"Este
texto é para dizer que a morte de João Barreto de Medeiros Filho,
o Manoca, me
deixou mal"
Por: Conrado Carlos - Editor de
Cultura
Há pouco
mais de cinco meses Manoca passou na sede de O Jornal de Hoje para deixar uma
cópia de seu CD “O som que vem”. Sempre educado em sua aparência frágil e
pacata, ele demonstrava empolgação com o material que lhe custara dois anos e
alguns milhares de reais, pois bancado do próprio bolso, impaciente que era com
leis de incentivo à cultura. Manoca disse, durante a entrevista, que preferia
gastar dinheiro, mas ter independência e agilidade. Foi a primeira e única vez
que nos falamos pessoalmente.
Cerca de
três anos antes tinha ligado em sua casa para uma breve e superficial tentativa
de arrancar conhecimento do professor da Escola de Música da UFRN, chancelado
por meio mundo como um dos melhores instrumentistas já nascidos entre os
potiguares. Pensava em colher dois ou três bons depoimentos e uma lista com as
dez músicas que marcaram sua vida (que reproduzo no final deste texto com
comentários feitos pelo próprio). O que eu tive naquele telefone, entretanto,
foi uma verdadeira aula à distância de um profundo conhecedor de sua paixão.
Foram mais
de sessenta minutos em que ele transitou entre erudição e didatismo,
preocupando-se a cada instante em conferir se o interlocutor aqui estava
atento. Isso era 2010 e falamos pouco sobre vida pessoal. O que foi feito em
junho passado, quando do lançamento de “O som que vem”.
Manoca falou
sobre o tempo em que ouvia Kansas e Queen no programa Rock in Concert, da Rede
Globo (final dos 70s); dos estudos e perrengues no Rio de Janeiro, vivido pelo
então menino de 20 anos que lutava pelo sonho de ser músico profissional,
animado com a repercussão de sua banda Fluídos, uma das primeiras do rock
papa-jerimum, lá pelos idos de 1984, 1985.
E também
abriu o jogo sobre o suicídio do pai, por essa mesma época em que estava na
capital carioca. Senti nostalgia em sua voz, o que é normal, ainda que tenha
destacado o apoio que recebeu para ser músico e abandonar o curso de farmácia.
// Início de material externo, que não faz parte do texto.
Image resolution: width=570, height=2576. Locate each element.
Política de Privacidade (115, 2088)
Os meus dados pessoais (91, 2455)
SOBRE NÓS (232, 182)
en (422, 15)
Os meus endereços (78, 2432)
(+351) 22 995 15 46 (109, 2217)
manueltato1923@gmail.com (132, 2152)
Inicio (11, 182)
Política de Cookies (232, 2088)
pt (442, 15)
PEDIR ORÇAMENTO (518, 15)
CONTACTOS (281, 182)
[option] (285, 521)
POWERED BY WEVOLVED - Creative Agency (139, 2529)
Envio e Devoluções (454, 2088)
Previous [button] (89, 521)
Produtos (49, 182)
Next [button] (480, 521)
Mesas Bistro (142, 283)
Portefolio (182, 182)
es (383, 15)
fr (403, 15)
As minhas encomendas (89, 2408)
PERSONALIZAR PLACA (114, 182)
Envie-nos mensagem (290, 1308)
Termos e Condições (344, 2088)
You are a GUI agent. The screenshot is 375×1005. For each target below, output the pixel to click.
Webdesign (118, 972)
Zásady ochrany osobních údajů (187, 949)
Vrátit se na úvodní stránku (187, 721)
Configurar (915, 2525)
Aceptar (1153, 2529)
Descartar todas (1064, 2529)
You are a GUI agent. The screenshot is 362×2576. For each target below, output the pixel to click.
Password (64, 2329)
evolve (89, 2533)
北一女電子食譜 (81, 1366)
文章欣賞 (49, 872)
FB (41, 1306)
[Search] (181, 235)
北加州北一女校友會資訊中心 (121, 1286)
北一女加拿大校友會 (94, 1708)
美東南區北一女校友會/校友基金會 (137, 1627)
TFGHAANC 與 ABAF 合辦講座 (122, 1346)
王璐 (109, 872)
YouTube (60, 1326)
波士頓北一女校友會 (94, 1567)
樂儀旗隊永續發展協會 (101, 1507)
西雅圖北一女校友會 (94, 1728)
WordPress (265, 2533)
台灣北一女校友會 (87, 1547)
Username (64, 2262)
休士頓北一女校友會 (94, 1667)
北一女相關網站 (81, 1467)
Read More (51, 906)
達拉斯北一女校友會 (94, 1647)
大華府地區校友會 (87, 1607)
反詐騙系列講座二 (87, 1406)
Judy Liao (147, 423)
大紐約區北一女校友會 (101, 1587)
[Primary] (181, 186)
“Imagine seu pai dar essa força?”, disse Manoca, um cara que só gerava elogios
no meio artístico local. O tema suicídio foi discutido na entrevista, mas como
tinha optado em não mencionar o fato na matéria, confesso que esqueci os
detalhes. Só que eles voltaram na tarde de ontem, segunda-feira, 25 de novembro
de 2013.
Recebi uma
mensagem às 11h17. “Amigo, fiquei sabendo agora q Manoca cometeu suicídio, vc
sabe de mais alguma coisa? Q notícia triste…”. Desse jeito, palavras escassas,
duras, chocantes. Confirmei nos sites e em redes sociais que meu amigo não
estava delirando. Manoca fora encontrado morto em seu apartamento no Tirol e o
maior ato de rebeldia contra a existência humana era a causa mais provável.
Tentei evitar as lágrimas em vão, como se tudo aquilo tivesse a ver comigo,
algum parente morto, não sei. De repente a tarde acinzentou.
Talvez você
tenha outra definição para ficar emocionado, deprimido, triste com a morte de
alguém fora de sua família. Estamos tão acostumados com violência e com a
exploração da desgraça alheia na mídia que ouvir a frase “Fulano morreu” vira
mais uma em um mar de tragédias cotidianas. Em meu caso, sinto uma proximidade
inexplicável com a vítima, se tiver tido qualquer contato com ela, e fico para
baixo. Este texto é para dizer que a morte de João Barreto de Medeiros Filho, o
Manoca, me deixou mal.
Se
confirmado o auto sacrifício, aumenta a perplexidade. A prática vasculhada por
intelectuais desde Antiguidade é a vitória dos tormentos, do Eu sombrio, dos
segredos guardados, dos traumas sem solução. “I’ll never look into your eyes
again” (eu nunca olharei em seus olhos de novo), insistiu Jim Morrison em The
End. É o que a família de Manoca pensa desde ontem. Nunca mais, Manoca. Nunca
mais. Deixo estas sinceras palavras como um registro da admiração e simpatia
que sentia por quem resolveu terminar o show sozinho. Uma pena sem tamanho.